Select atom in structure assigned to a specific entry in the Pronto atom catalog.

CURAT

Select atom in structure assigned to the currently selected entry in the Pronto atom catalog.

PREVAT

Select atom in structure assigned to the previously selected entry in the Pronto atom catalog.

CPA1 | CPA2 | CPA3 | CPA4

Select atoms selected in one of the four axes in the active Cross Peak Assigner window.

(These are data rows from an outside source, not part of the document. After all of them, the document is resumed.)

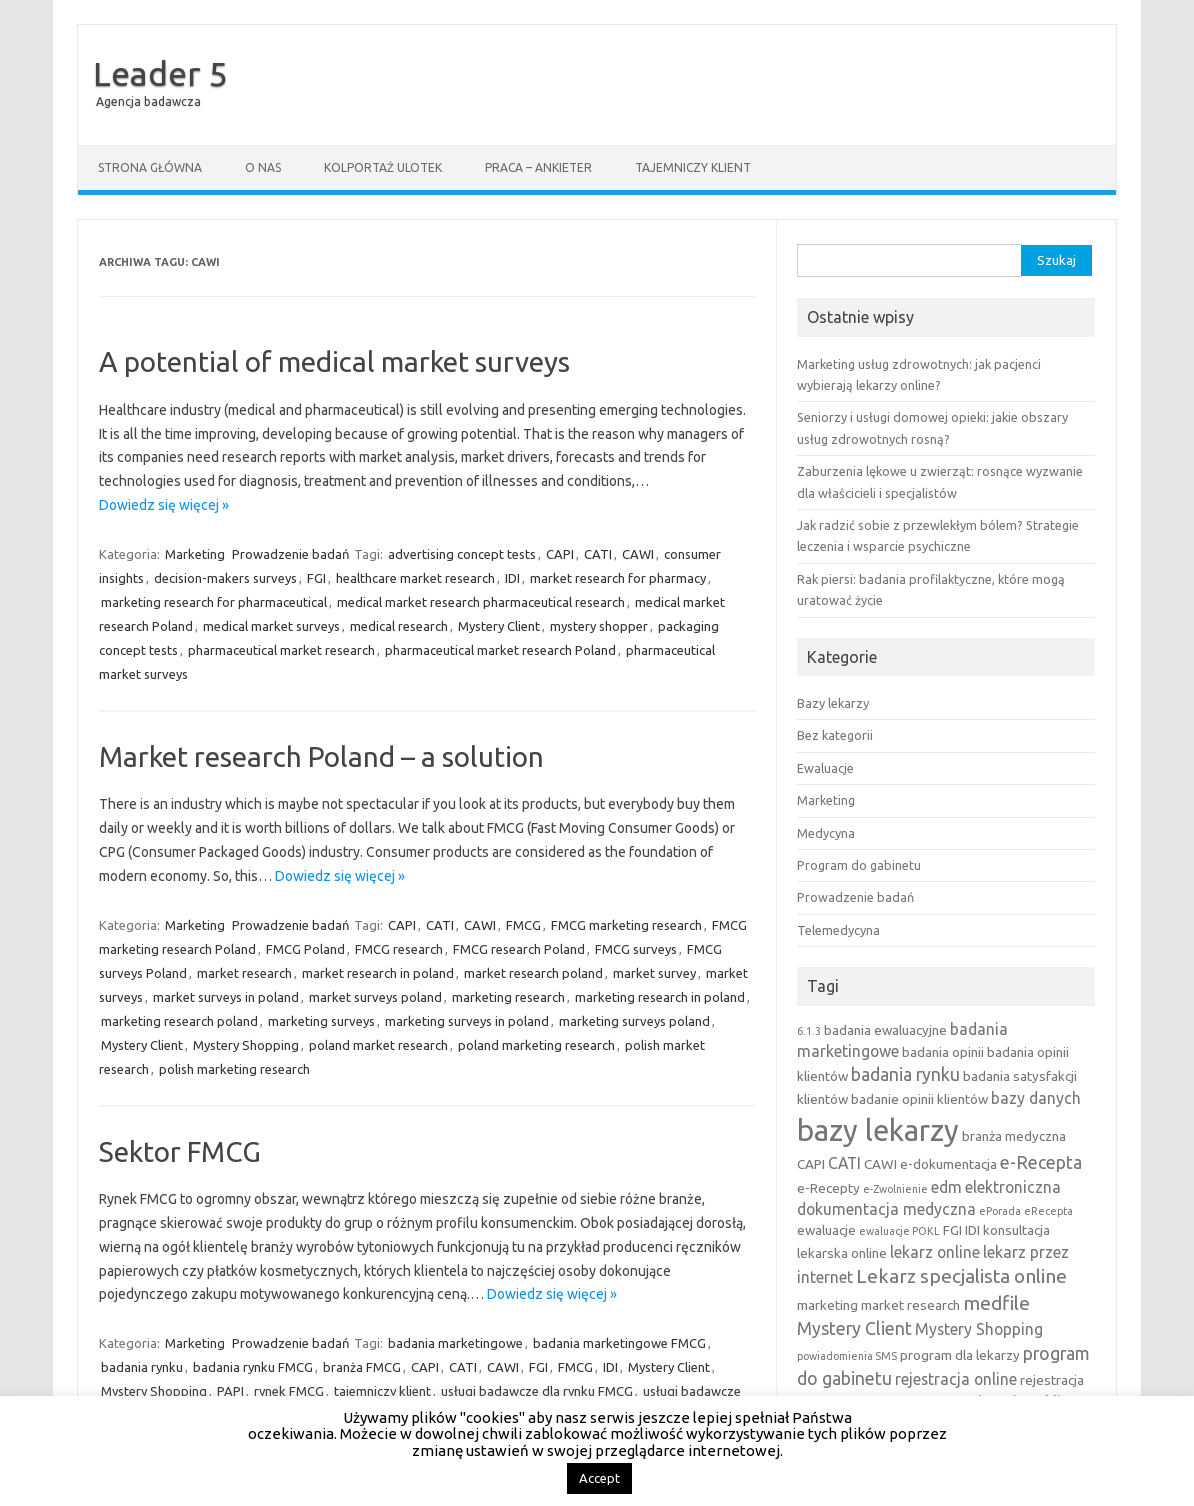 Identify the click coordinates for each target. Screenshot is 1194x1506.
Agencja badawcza (148, 101)
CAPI (560, 554)
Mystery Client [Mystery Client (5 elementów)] (854, 1328)
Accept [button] (599, 1478)
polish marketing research (234, 1069)
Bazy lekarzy (833, 703)
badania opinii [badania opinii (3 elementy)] (943, 1052)
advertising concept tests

Pronto supports the following ways of displaying structures:

• Bond display. A line is drawn between atoms. The bonds can be drawn in a specific color, or if the color is set to white, the bonds will be colored according to the atom type. Line width and line types (solid, dotted, etc.) can be set.
• Sphere display. Each atom is displayed as a sphere. The field: Line width sets the percentage of the Van der Waals radius to display.
• Ribbon. Calculate a smoothed ribbon. See Figure 5.
• Helix. Fit a helix. You should only select residues that actually exist in helix structures for this mode. Included in Figure 6.
• Sheet. Fit a beta-sheet to the atoms. Select only residues in beta sheet structure.
• NOE display. Plot lines between atoms linked by NOE assignments. This could be slow, as it has to go through the whole Pronto data base.
• Text labels. Put a text label on the selected atoms.
• Worm and Fribbon: Other ways of displaying ribbon.

Figure 5: Ribbon display. The result of the setup in Figure 4.

Figure 6: Ribbon and helix. You would have to specify the helix ranges manually!

Figure 7: Ribbon, helix, and spheres. The SEGI selection is used to select the ligand segment for the sphere display.

Figure 8: Bond display. The fastest display type.